DIRECTIONS: Pick out the lines below that include the string "horizontal".

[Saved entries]

☆ ☆ ☆ ☆ ☆

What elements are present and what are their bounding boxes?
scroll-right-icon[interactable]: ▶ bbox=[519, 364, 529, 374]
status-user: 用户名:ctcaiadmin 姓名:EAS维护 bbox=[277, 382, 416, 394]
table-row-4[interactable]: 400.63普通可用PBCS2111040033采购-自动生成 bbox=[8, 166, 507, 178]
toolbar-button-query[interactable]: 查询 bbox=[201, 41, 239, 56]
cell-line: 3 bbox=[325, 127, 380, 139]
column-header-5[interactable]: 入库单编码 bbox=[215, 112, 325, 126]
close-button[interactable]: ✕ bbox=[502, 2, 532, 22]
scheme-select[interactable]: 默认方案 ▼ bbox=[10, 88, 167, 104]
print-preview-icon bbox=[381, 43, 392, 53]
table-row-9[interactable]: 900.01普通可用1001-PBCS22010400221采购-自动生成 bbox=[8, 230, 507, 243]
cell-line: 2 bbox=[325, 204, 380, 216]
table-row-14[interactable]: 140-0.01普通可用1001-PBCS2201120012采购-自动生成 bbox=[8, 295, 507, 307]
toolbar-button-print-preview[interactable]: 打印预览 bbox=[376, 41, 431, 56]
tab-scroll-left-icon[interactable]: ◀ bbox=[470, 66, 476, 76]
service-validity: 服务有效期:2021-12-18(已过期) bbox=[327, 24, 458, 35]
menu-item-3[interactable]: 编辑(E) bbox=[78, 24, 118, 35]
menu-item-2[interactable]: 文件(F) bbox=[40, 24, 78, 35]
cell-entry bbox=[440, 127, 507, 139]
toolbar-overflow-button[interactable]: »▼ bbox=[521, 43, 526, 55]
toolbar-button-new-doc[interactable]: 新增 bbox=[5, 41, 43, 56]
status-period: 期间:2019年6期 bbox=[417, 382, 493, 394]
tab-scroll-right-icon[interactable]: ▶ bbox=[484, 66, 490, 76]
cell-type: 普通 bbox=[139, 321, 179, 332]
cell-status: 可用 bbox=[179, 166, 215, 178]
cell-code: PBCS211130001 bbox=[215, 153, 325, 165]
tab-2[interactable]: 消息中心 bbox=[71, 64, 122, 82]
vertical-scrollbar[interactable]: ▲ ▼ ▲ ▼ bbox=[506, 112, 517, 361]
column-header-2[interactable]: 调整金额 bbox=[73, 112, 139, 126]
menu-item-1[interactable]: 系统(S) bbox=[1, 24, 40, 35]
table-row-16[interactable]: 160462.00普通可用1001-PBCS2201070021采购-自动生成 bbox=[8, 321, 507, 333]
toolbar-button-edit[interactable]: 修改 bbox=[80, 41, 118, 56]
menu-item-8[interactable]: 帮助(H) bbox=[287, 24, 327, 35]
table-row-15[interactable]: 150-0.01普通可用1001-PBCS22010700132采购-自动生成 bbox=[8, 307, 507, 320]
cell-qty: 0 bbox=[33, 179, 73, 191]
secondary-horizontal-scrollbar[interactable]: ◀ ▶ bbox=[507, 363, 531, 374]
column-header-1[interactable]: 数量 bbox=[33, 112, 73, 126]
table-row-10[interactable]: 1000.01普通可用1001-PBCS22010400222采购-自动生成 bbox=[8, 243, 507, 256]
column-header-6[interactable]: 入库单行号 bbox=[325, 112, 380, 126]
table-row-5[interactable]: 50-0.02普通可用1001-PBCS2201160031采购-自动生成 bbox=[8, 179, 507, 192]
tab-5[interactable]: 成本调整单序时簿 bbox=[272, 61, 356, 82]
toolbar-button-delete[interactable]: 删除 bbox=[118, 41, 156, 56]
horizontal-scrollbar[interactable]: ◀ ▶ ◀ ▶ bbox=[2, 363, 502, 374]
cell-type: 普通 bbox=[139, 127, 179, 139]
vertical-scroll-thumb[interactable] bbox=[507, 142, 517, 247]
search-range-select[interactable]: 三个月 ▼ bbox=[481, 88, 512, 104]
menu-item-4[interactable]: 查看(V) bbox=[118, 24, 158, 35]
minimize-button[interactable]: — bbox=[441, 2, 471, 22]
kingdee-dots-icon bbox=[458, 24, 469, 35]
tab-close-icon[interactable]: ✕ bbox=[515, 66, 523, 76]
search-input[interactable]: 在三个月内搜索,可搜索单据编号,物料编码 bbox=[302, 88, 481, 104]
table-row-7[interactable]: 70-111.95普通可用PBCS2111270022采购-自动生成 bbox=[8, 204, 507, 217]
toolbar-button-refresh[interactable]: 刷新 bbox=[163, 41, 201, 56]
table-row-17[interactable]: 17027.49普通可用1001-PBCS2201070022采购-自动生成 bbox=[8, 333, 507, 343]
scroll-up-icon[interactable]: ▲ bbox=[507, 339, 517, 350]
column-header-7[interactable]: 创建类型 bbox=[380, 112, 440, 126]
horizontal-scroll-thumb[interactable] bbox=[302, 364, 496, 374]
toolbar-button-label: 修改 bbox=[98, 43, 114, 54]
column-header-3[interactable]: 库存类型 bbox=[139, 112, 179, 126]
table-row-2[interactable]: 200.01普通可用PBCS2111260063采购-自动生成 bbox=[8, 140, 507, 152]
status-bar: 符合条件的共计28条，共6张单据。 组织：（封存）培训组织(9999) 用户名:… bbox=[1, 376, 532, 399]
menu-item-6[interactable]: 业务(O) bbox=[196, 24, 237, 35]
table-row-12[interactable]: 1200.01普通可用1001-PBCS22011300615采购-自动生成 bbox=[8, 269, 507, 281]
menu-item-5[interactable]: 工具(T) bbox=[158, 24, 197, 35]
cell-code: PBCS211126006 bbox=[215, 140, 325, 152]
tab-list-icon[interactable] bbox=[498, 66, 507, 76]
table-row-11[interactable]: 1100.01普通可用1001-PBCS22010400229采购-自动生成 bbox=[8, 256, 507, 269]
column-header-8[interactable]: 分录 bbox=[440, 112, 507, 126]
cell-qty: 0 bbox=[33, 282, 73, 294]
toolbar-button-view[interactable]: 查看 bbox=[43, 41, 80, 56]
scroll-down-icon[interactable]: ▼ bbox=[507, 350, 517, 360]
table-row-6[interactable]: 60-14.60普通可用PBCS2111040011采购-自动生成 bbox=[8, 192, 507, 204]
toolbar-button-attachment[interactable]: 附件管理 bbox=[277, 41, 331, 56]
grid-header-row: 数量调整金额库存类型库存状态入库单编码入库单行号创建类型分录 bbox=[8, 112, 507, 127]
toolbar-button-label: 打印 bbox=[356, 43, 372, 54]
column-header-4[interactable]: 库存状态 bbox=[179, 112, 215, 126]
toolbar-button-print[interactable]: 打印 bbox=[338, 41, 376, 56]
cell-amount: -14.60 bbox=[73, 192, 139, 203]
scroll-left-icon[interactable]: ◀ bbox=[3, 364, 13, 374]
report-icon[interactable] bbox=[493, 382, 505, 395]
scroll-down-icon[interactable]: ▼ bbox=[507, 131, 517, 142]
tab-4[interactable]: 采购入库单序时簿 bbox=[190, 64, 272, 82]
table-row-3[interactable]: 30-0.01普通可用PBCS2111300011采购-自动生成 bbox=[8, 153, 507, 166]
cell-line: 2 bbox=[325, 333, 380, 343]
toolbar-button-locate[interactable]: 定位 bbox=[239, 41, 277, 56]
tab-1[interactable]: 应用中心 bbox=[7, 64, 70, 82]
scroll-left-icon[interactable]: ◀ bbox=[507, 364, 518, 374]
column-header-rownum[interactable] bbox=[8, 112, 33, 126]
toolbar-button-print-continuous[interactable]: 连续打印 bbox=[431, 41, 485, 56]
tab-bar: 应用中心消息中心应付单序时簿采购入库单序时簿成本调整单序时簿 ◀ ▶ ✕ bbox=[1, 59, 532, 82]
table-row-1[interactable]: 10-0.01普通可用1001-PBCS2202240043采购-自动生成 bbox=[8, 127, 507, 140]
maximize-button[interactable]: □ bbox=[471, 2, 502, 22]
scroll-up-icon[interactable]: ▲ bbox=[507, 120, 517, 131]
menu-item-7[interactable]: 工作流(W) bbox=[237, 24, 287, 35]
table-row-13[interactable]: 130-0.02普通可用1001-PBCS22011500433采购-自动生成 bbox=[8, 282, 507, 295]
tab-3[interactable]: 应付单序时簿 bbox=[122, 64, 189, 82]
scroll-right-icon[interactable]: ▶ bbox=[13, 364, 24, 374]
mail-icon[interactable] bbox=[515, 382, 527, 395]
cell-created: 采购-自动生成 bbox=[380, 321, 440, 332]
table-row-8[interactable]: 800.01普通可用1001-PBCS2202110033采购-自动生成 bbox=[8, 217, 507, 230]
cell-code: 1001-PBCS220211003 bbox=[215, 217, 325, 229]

☆ ☆ ☆ ☆ ☆

TASK RESPONSE:
secondary-horizontal-scrollbar[interactable]: ◀ ▶ bbox=[507, 363, 531, 374]
horizontal-scrollbar[interactable]: ◀ ▶ ◀ ▶ bbox=[2, 363, 502, 374]
horizontal-scroll-thumb[interactable] bbox=[302, 364, 496, 374]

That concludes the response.